Topic : Architecture for Air Travel

Page : 044 - 049

Senai Airport Landside Commercial Expansion, Johor Bahru
Senai Airport started life in the seventies in a humble rectangular concrete framed building. In the mid eighties, it was remodeled into a terminal with a calculated capacity of 3 million passengers per year. A massive curved roof covered the two storey building and hooked over its frontage to create a covered drop off.

Senai Airport was privatized in 2004 and plans were soon under way to modernize its facilities. The arrival of Airasia, a budget regional airline, provided the impetus to embark on growth. By 2007, the airport was running out of commercial areas that plans to enlarge the terminal began to take shape. The current plan reflected the response to the architectural and planning challenges posed by the site.

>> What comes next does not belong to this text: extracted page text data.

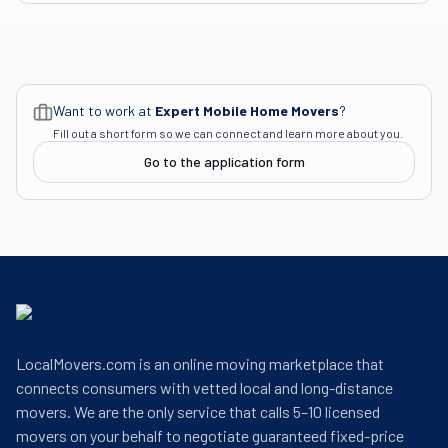
Want to work at
Expert Mobile Home Movers
?
Fill out a short form so we can connect and learn more about you.
Go to the application form
LocalMovers.com is an online moving marketplace that
connects consumers with vetted local and long-distance
movers. We are the only service that calls 5–10 licensed
movers on your behalf to negotiate guaranteed fixed-price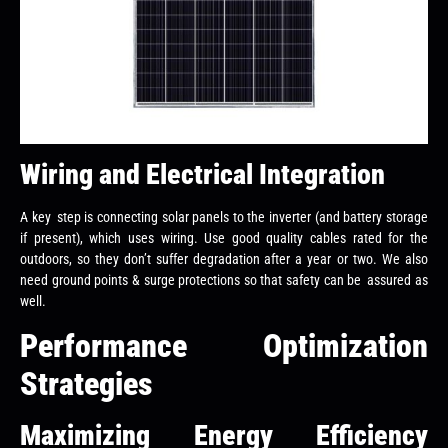
Wiring and Electrical Integration
A key step is connecting solar panels to the inverter (and battery storage
if present), which uses wiring. Use good quality cables rated for the
outdoors, so they don’t suffer degradation after a year or two. We also
need ground points & surge protections so that safety can be assured as
well.
Performance Optimization
Strategies
Maximizing Energy Efficiency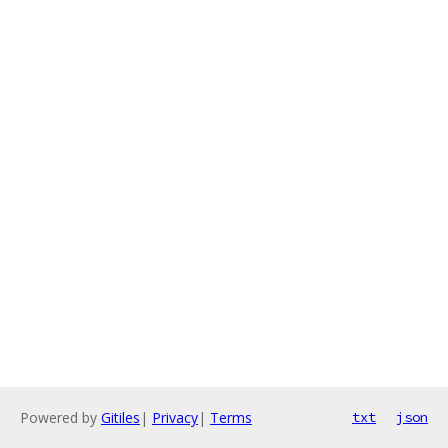
Powered by
Gitiles
|
Privacy
|
Terms
txt
json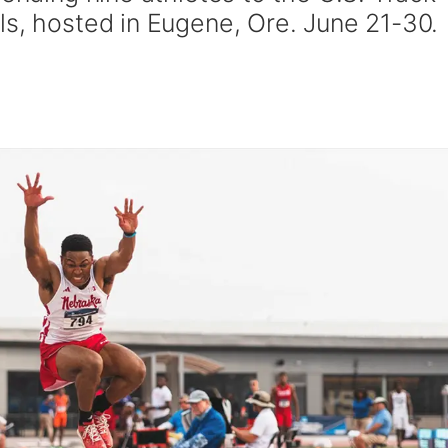
ls, hosted in Eugene, Ore. June 21-30.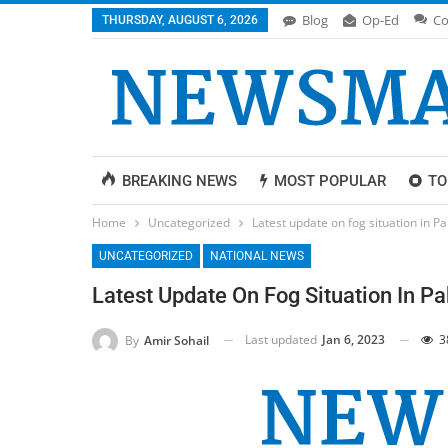
Blog
Op-Ed
Co
THURSDAY, AUGUST 6, 2026
BREAKING NEWS
MOST POPULAR
TO
Home
Uncategorized
Latest update on fog situation in P
UNCATEGORIZED
NATIONAL NEWS
Latest Update On Fog Situation In P
Last updated
Jan 6, 2023
3
By
Amir Sohail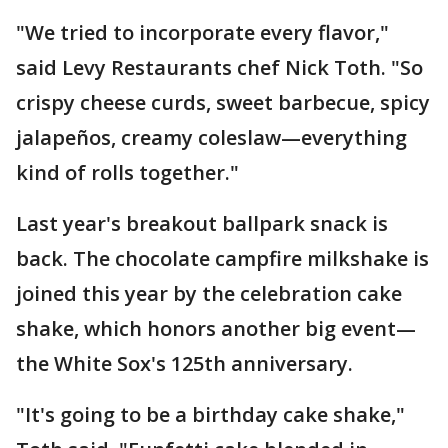
"We tried to incorporate every flavor,"
said Levy Restaurants chef Nick Toth. "So
crispy cheese curds, sweet barbecue, spicy
jalapeños, creamy coleslaw—everything
kind of rolls together."
Last year's breakout ballpark snack is
back. The chocolate campfire milkshake is
joined this year by the celebration cake
shake, which honors another big event—
the White Sox's 125th anniversary.
"It's going to be a birthday cake shake,"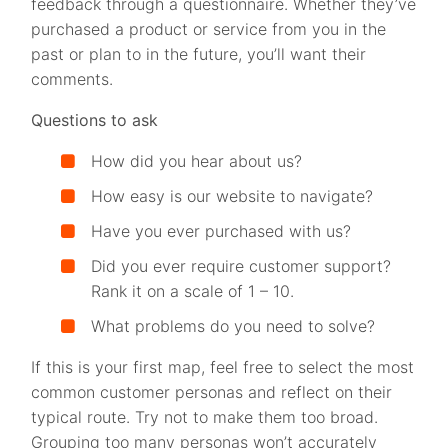
feedback through a questionnaire. Whether they’ve
purchased a product or service from you in the
past or plan to in the future, you’ll want their
comments.
Questions to ask
How did you hear about us?
How easy is our website to navigate?
Have you ever purchased with us?
Did you ever require customer support?
Rank it on a scale of 1 – 10.
What problems do you need to solve?
If this is your first map, feel free to select the most
common customer personas and reflect on their
typical route. Try not to make them too broad.
Grouping too many personas won’t accurately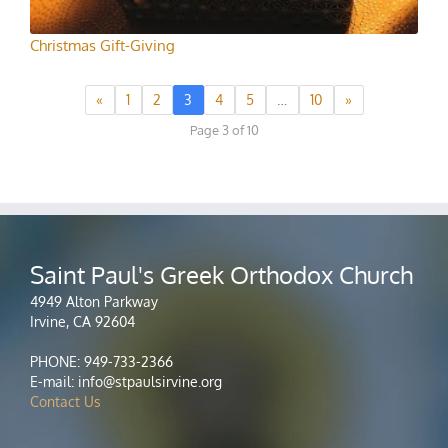
Christmas Gift-Giving
«
1
2
3
4
5
…
10
»
Page 3 of 10
Saint Paul's Greek Orthodox Church
4949 Alton Parkway
Irvine, CA 92604
PHONE: 949-733-2366
E-mail: info@stpaulsirvine.org
Contact Us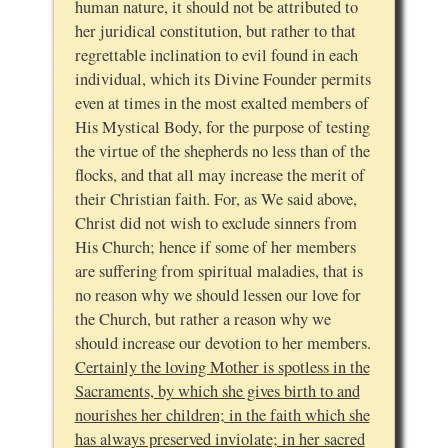
human nature, it should not be attributed to
her juridical constitution, but rather to that
regrettable inclination to evil found in each
individual, which its Divine Founder permits
even at times in the most exalted members of
His Mystical Body, for the purpose of testing
the virtue of the shepherds no less than of the
flocks, and that all may increase the merit of
their Christian faith. For, as We said above,
Christ did not wish to exclude sinners from
His Church; hence if some of her members
are suffering from spiritual maladies, that is
no reason why we should lessen our love for
the Church, but rather a reason why we
should increase our devotion to her members.
Certainly the loving Mother is spotless in the
Sacraments, by which she gives birth to and
nourishes her children; in the faith which she
has always preserved inviolate; in her sacred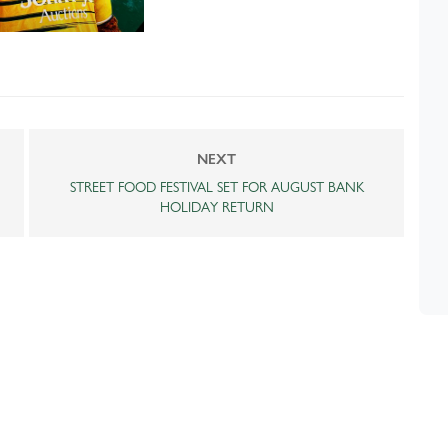
NEXT
STREET FOOD FESTIVAL SET FOR AUGUST BANK
HOLIDAY RETURN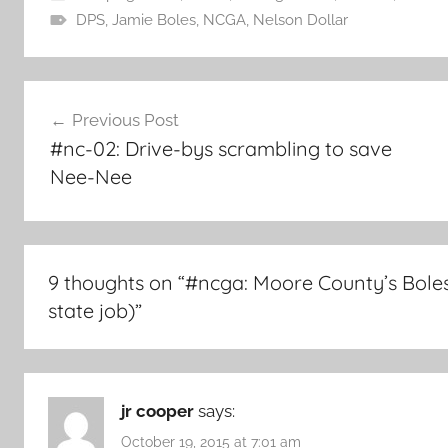
DPS
,
Jamie Boles
,
NCGA
,
Nelson Dollar
Post
Previous Post
navigation
#nc-02: Drive-bys scrambling to save
Nee-Nee
9 thoughts on “
#ncga: Moore County’s Boles 
state job)
”
jr cooper
says:
October 19, 2015 at 7:01 am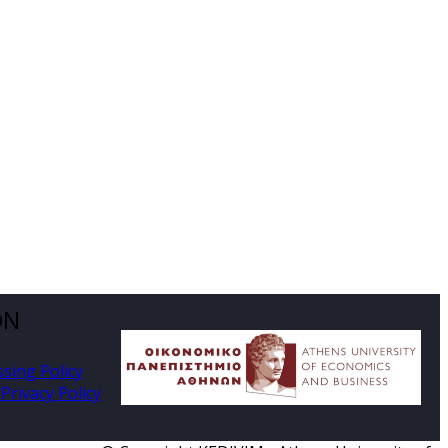
ON
ssing Policy
Privacy Policy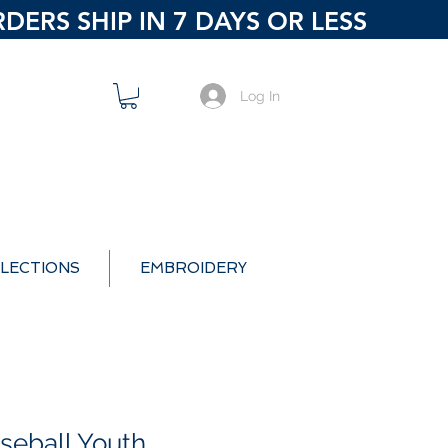
ERS SHIP IN 7 DAYS OR LESS
Log In
LECTIONS
EMBROIDERY
seball Youth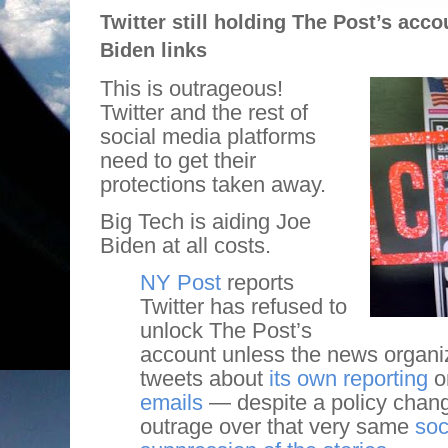
Twitter still holding The Post’s acc
Biden links
This is outrageous!
Twitter and the rest of
social media platforms
need to get their
protections taken away.
Big Tech is aiding Joe
Biden at all costs.
NY Post
reports
Twitter has refused to
unlock The Post’s
account unless the news organiz
tweets about
its own reporting
o
emails
— despite a policy chan
outrage over that very same
soc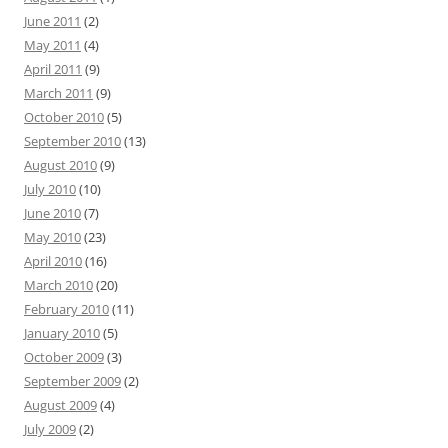
June 2011
(2)
May 2011
(4)
April 2011
(9)
March 2011
(9)
October 2010
(5)
September 2010
(13)
August 2010
(9)
July 2010
(10)
June 2010
(7)
May 2010
(23)
April 2010
(16)
March 2010
(20)
February 2010
(11)
January 2010
(5)
October 2009
(3)
September 2009
(2)
August 2009
(4)
July 2009
(2)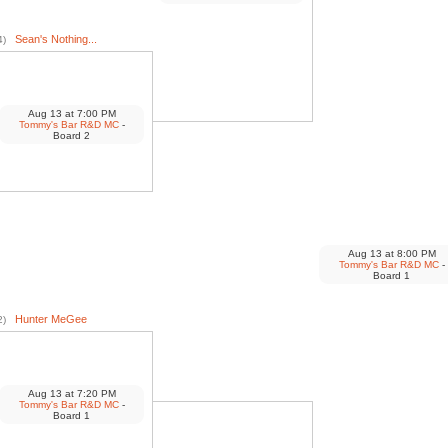
Sean's Nothing...
4)
Aug 13
at
7:00 PM
Tommy's Bar R&D MC
-
Board 2
Aug 13
at
8:00 PM
Tommy's Bar R&D MC
-
Board 1
Hunter MeGee
2)
Aug 13
at
7:20 PM
Tommy's Bar R&D MC
-
Board 1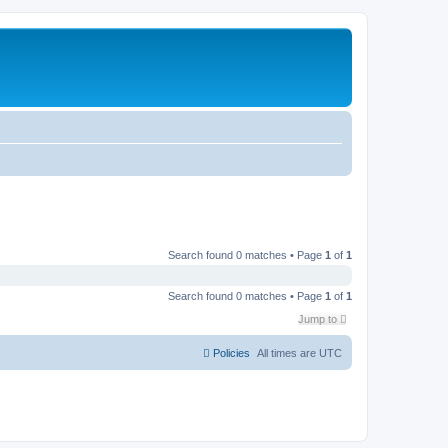
Search found 0 matches • Page
1
of
1
Search found 0 matches • Page
1
of
1
Jump to
Policies
All times are
UTC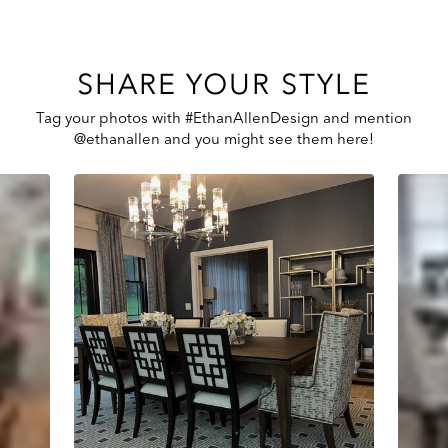
SHARE YOUR STYLE
Tag your photos with #EthanAllenDesign and mention
@ethanallen and you might see them here!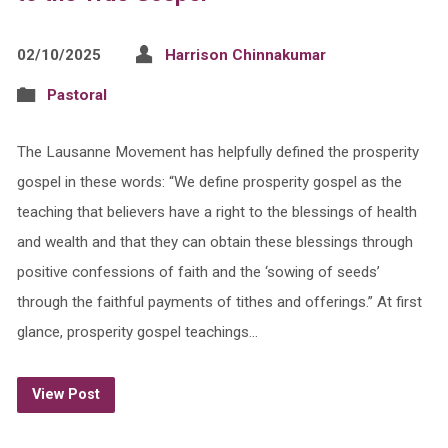
02/10/2025
Harrison Chinnakumar
Pastoral
The Lausanne Movement has helpfully defined the prosperity
gospel in these words: “We define prosperity gospel as the
teaching that believers have a right to the blessings of health
and wealth and that they can obtain these blessings through
positive confessions of faith and the ‘sowing of seeds’
through the faithful payments of tithes and offerings.” At first
glance, prosperity gospel teachings…
View Post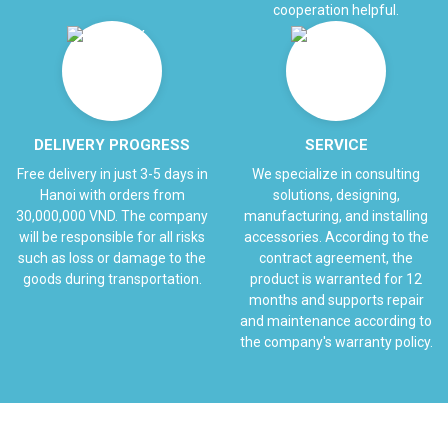
cooperation helpful.
DELIVERY PROGRESS
SERVICE
Free delivery in just 3-5 days in
We specialize in consulting
Hanoi with orders from
solutions, designing,
30,000,000 VND. The company
manufacturing, and installing
will be responsible for all risks
accessories. According to the
such as loss or damage to the
contract agreement, the
goods during transportation.
product is warranted for 12
months and supports repair
and maintenance according to
the company's warranty policy.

The old building had an arrivals exit and a departures entrance at opposite ends of the building and they shared the same traffic lanes outside. The unique shape of the expansion was derived by combining the two entrances into one, so that all passengers moving in either direction had to pass through this newly formed market hall and out through one exit.
By squeezing the typically long terminal frontage to a point, two outdoor areas were created on either side of the curved walls. These areas have been molded to become outdoor piazzas offering a dynamic evening lifestyle adjoining the terminal. As extensions of the internal commercial areas, the façade is now broken down into openings and alcoves, removed from the hermetic facades of typical airports, introducing ‘street life’ to an airport.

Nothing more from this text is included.